Goethe's Talks with Eckermann, January 4th, 1824.
As a living being, man's first object is to preserve himself, and therefore he intuitively values his accustomed means to that end more highly than he does the means by which differing peoples strive for a like aim. This is his subjectivity. His good is the good. His customs are better than those of others. His country is better than others. His laws and his outlook generally are sound. The framework in which his own particular life is set is made admirable in his eyes because it is his life that is set in it.
Hence, when his capacity leads him to dominate other peoples, he carries with him this subjectivity. He believes that what is attached to himself is superior to that which he meets in the strange country. Then, if he is a man of good intentions, he feels it incumbent on him to give to those other peoples his good, which, compared to their superstitions and habits, is the good. More particularly must this be so at a time when scientific invention has, in many respects, tremendously enriched the world and he belongs himself to the nation which has taken the lead in this invention.
His good then takes takes on proportions which are almost superhuman, certainly superhuman compared to the human achievements of primitive peoples and previous centuries. So there comes to be one settled purpose to his life upon its earnest side of good intent, the furthering of progress, to give such practical help as he can to the rapid transition of a people from the old to the new. The speed of progress has been and is so prodigious, the material successes are so stupendous, that he forgets to note the trail of uprooted customs and wrecked lives that is left. Only when these begin to clog the wheels of progress, when they accumulate upon the ways, when they in their wastage begin to threaten a breakdown, does he feel the impinging of doubt upon his buttressed faith. Only when wars, revolutions, slumps, failures, bankruptcies, and other disasters are recorded in his daily press, does his mood of faith change, and he begins to wonder if, after all, what he bestowed upon other peoples in the intoxication of his strength, will really prove in the course of time for their ultimate good. Such questions must have arisen time and again in the minds of many Englishmen--and especially in the recent years of Reform--when concerned actually or imaginatively with the teeming peoples of India.

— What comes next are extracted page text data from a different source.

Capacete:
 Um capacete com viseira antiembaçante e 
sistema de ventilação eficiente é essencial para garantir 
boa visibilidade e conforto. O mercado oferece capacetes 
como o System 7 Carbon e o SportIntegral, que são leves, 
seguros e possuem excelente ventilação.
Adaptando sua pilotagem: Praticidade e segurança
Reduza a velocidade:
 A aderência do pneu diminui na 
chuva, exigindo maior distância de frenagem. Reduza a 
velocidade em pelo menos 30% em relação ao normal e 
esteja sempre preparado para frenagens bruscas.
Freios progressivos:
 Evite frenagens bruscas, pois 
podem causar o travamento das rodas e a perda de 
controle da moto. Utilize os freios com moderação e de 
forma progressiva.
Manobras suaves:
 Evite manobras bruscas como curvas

Fortunately such questions have forced themselves upon many great Englishmen throughout the period of their close connection with India, and so one is able to gather, as the generations pass, the opinions of men of objectivity, that is, men who were able to form opinions as little influenced as possible by their own desires and their own prejudices.
One of the greatest objective minds amongst public men of the last century was that of Lord Salisbury. Lord Salisbury did not believe that imposing things on others for their good was necessarily good. He believed that there was something deeper, something more personal and more related to time in a people's good, and so on occasions, from his objective recess, so to speak, he flung questions like bombs into the proud procession of progress.
One of these was on May 24th, 1867, in the House of Commons. He was then Lord Cranborne and in the last year of his membership of the Lower House. At the time when he asked the question, he had but recently resigned from being Secretary of State for India in Lord Derby's Cabinet. He was, he wrote to a friend, near to abandoning public life for the reason that "his opinions were of the past." I do not think that, with the one exception of Disraeli, such an obstinate questioning would have occurred to any other member of the House of Commons, which then lodged the uttermost success of an unparalleled period in its midmost career. Lord Salisbury felt himself forced to ask it, and it led to one of the most valuable and interesting self-searchings in the history of the Government of India.
The question he put to the House was whether a number of small, well-governed Native States in India would not be more conducive to the political and moral advancement of the people than the British Government. He did not deny the British mission to civilize, but he certainly demurred to the wholesale condemnation of that native system, which, though it would be intolerable to a people of British habit, nevertheless, having grown up amongst the people subjected to it, had a fitness and geniality which compensated in some degree for the material evils which its rudeness often induced.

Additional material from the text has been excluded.